Esse movimento que o filme causou no público, para a diretora do Festival do Rio, é ainda mais valioso por se tratar da história de Eunice Paiva, uma mulher que atravessou dificuldades em um momento sombrio da história do Brasil.
“Poder dizer que o Brasil coloca em um filme como esse, uma mulher contando uma história de uma mulher brasileira tão importante, isso fala tudo. Ter a Dona Fernanda no final em uma participação de 1 minuto que vale por muitas horas, acho que fala também um pouco de onde a gente quer chegar como lugar, como espaço de contar as histórias sobre mulheres femininas e por um outro ângulo”, pontuou.

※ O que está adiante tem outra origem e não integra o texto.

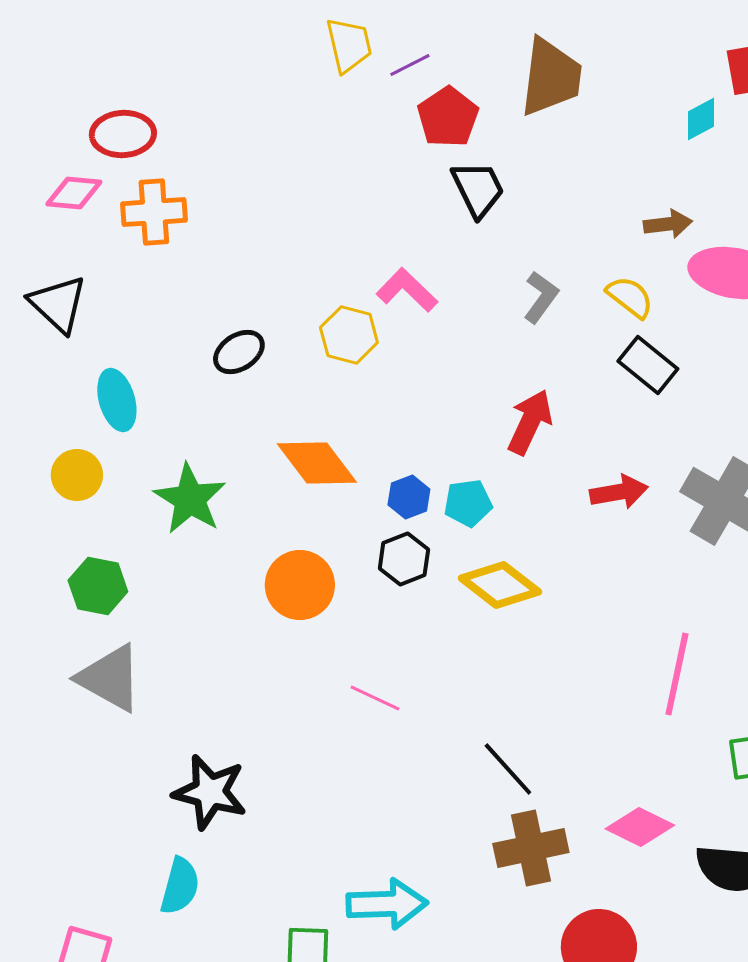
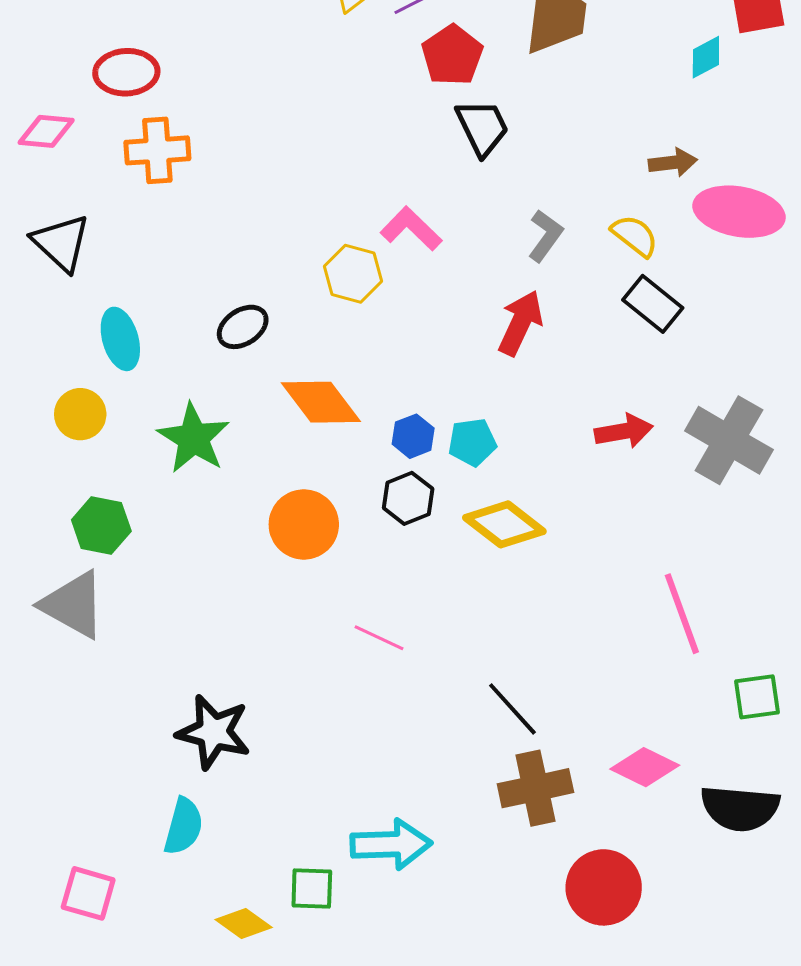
pink diamond: (74, 193) -> (46, 131), moved
black ellipse: (239, 352) -> (243, 327), moved
red arrow: (530, 422) -> (520, 323), moved
pink line: (677, 674) -> (682, 614), turned -32
gray triangle: (110, 678) -> (73, 605), moved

Ilda Santiago diz esperar que o Globo de Ouro da Fernanda Torres seja capaz também de abrir caminhos para mulheres no cinema brasileiro. “Quero muito que esse prêmio seja capaz de abrir muitas portas para mais diretoras brasileiras e não só diretoras, mas em todos os níveis criativos do cinema e para atrizes como um tudo. É muito importante também para todos os atores e atrizes jovens, porque isso diz para eles, que na verdade, o trabalho da atriz e do ator é um trabalho da vida inteira. Aliás, o trabalho de quem faz arte é de aprimoramento contínuo. Acho que isso dá para quem trabalha nessa área essa noção muito clara, de que o trabalho é importante e que o trabalho como mulher é muito importante perseverar mais ainda”, apontou.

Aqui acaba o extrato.